If the additives are harmful, why doesn't the government ban them?
This is a long and complex story (spell that "$tory").  Many dyes and other additives have already been banned; it's the stubborn survivors that are causing so many problems.
What about all those pesticides?
Our family was successfully on the Feingold Program for over a decade before we had our first organic carrot.  If you can easily obtain organic foods, that's great, but it isn't required. 
Will my child have to be on this diet for the rest of his life?
As a child gets older and stays away from synthetic chemicals, he tends to develop a tolerance level.  But as you become more knowledgeable about food and food additives the question may shift from "Why can't we eat imitation red cherry gelatin?" to "I can just as easily make natural cherry gelatin that tastes terrific; why would I want to eat the other stuff?"
Even the very young children catch on to the fact that disgusting chemicals added to foods enable companies to save money by eliminating real ingredients from their products.  
I've heard that scientific studies show that diet either does not help learning/behavior problems, or that it helps only a tiny fraction of children.

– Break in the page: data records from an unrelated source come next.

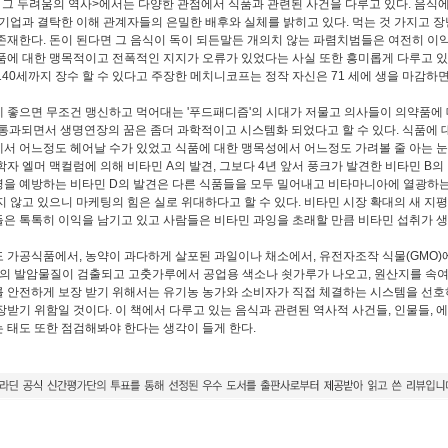
 그 두려움의 역사>에서는 다양한 관점에서 식품과 관련된 사건을 다루고 있다. 음식
 기업과 결탁한 이해 관계자들의 은밀한 배후와 실체를 밝히고 있다. 먹는 것 가지고 
존재한다. 돈이 된다면 그 음식이 독이 되든말든 개의치 않는 파렴치범들은 여전히 이익
품에 대한 맹목적이고 전폭적인 지지가 오류가 있었다는 사실 또한 흥미롭게 다루고 
140세까지 장수 할 수 있다고 주장한 메치니코프는 정작 자신은 71 세에 생을 마감하
 좋으면 무조건 맹신하고 먹어대는 '푸드패디즘'의 시대가 저물고 의사들이 의약품에 
 통과되면서 생명연장의 꿈은 좀더 과학적이고 시스템화 되었다고 할 수 있다. 식품에
서 어느정도 헤어날 수가 있었고 식품에 대한 맹목성에서 어느정도 가려볼 줄 아는 눈을 
학자 엘머 맥컬럼에 의해 비타민 A의 발견, 그보다 4년 앞서 풍크가 발견한 비타민 B의
을 예방하는 비타민 D의 발견은 다른 식품들을 모두 밀어내고 비타마니아에 열광하는
지 않고 있으니 마케팅의 힘은 실로 위대하다고 할 수 있다. 비타민 시장 확대의 새 
은 톡톡히 이익을 남기고 있고 사람들은 비타민 과잉을 초래할 만큼 비타민 섭취가 생
 가공식품에서, 농약이 과다하게 살포된 과일이나 채소에서, 유전자조작 식물(GMO)
의 발암물질이 검출되고 고춧가루에서 공업용 색소나 쇳가루가 나오고, 원산지를 속여 
 안전하게 보장 받기 위해서는 유기농 농가와 소비자가 직접 체결하는 시스템을 선호
장받기 위함일 것이다. 이 책에서 다루고 있는 음식과 관련된 역사적 사건들, 인물들,
 태도 또한 점검해봐야 한다는 생각이 들게 한다.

Feingold volunteers have heard this too!  If you go back to the early studies and read what the scientists conducting the research originally reported, you would see a very different conclusion.  Although none of the studies were a test of the Feingold Program as it is actually used, and most had design flaws and other mistakes, they still yielded very supportive data.

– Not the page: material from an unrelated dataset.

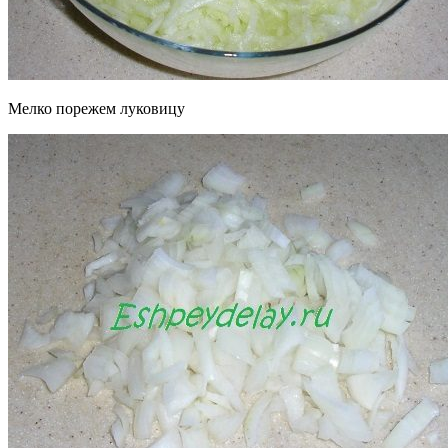
Мелко порежем луковицу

Newer studies have been more carefully designed and have yielded extremely positive results.  But such information is not favorable to the many vested interests dealing with foods and food additives and their effects, so this information is not likely to be publicized.
Suppose I just avoid the obvious additives by checking ingredient labels on foods -- would this help?
By all means, avoid things like food dyes and artificial flavorings whenever you can.  Any harmful additive you can remove is a good idea.  But you will not be able to test the Feingold Program in this way because you will still be consuming hidden additives.  If you do see an improvement in your child as a result of making small changes, that's great!  But if you see little or no improvement, please don't conclude that the diet won't work; you probably have a fairly sensitive child, and perhaps one who is also sensitive to natural salicylates.

For most children it isn't a cut-and-dried case of "the Program working" or "the Program not working."  It's generally a matter of how much help the Program provides, of whether the family needs to go further to get an even better response.  We rarely hear from a member who reports that they are not having any success.